There were sirens everywhere, like nothing he'd ever heard before, not even when he was starting fires, all those years ago. The sirens didn't seem especially close, but they came from every possible direction.

"Fucked," he said, half out loud. "I'm fucked." And he kicked one of the containers. "Fucked."

He ran his hands through his hair. Had to get out. He ran back to the van, stopped for a second, then ran further down the line of containers. The container boxes were stacked two by two, end to end, in two long rows, with the track between them. In places, a container had been pulled. In a few, both containers had been pulled-like the hole he'd driven through.

In those spots, he could see out, either across the tracks, or into the neighborhood on the other side of the elevators. He found one of the double breaks and walked carefully down it, trailing his hand along the edge of the container, feeling the clumped weeds underfoot. The neighborhood on the other side of the elevator was coming awake. Lights were on all up and down the street, and he heard a man shouting. The reflections of red flashing lights bounced off the side windows of the houses. Cops all over the place.

Damnit, damnit.

They had him, or they would have him. The van, anyway.

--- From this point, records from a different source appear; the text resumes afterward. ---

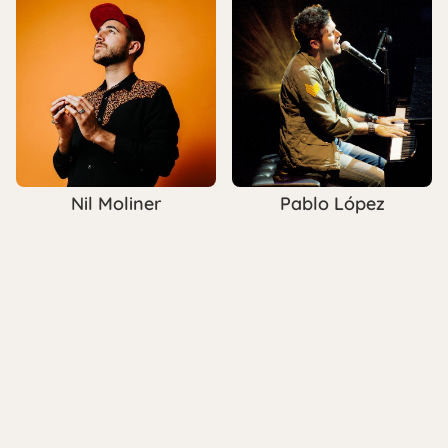
Pablo López
Nil Moliner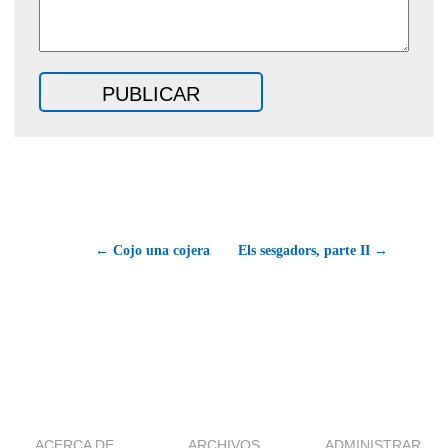
← Cojo una cojera
Els sesgadors, parte II →
ACERCA DE
ARCHIVOS
ADMINISTRAR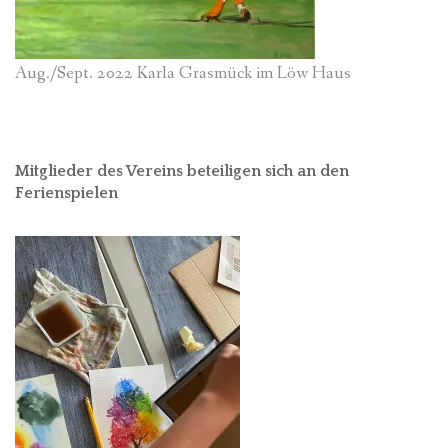
Aug./Sept. 2022 Karla Grasmück im Löw Haus
Mitglieder des Vereins beteiligen sich an den
Ferienspielen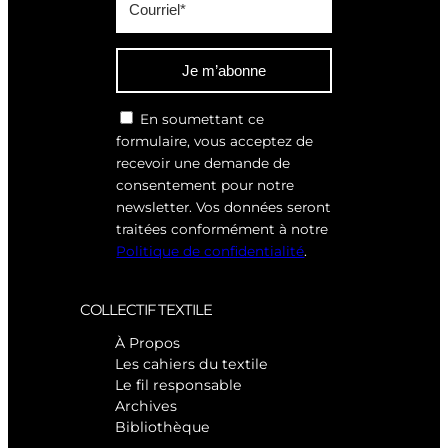
Je m’abonne
En soumettant ce
formulaire, vous acceptez de
recevoir une demande de
consentement pour notre
newsletter. Vos données seront
traitées conformément à notre
Politique de confidentialité
.
COLLECTIF TEXTILE
À Propos
Les cahiers du textile
Le fil responsable
Archives
Bibliothèque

He walked back toward it, and it occurred to him that if he backed it into one of the spaces left where a single container had been pulled, then nobody could see it unless they walked down the center track and looked into each space. If a cop simply looked down the track, the track would appear to be empty.

That might give him some time.

Mail hurried down to the truck, backed it up fifty feet, then maneuvered it into a single container space. He doubted that he'd see it again. He'd have to abandon the Roses name along with the van, and probably all his computers.

What about fingerprints? If they found the Roses name, that would be fine-but if they found his fingerprints, he'd never have any peace.